WHAT TO PRODUCE
Out of the lines below, please list those that hold the string "Правил".

THE INPUT

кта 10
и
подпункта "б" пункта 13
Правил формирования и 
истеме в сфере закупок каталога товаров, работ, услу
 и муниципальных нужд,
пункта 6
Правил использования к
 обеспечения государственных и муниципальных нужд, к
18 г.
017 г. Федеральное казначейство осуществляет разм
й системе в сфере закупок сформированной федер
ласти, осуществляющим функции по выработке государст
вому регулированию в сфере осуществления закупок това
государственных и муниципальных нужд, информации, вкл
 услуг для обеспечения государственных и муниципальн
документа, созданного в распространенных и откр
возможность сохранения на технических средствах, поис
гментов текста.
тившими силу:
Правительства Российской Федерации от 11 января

SOLUTION TO THIS PROBLEM
Правил формирования и 
Правил использования к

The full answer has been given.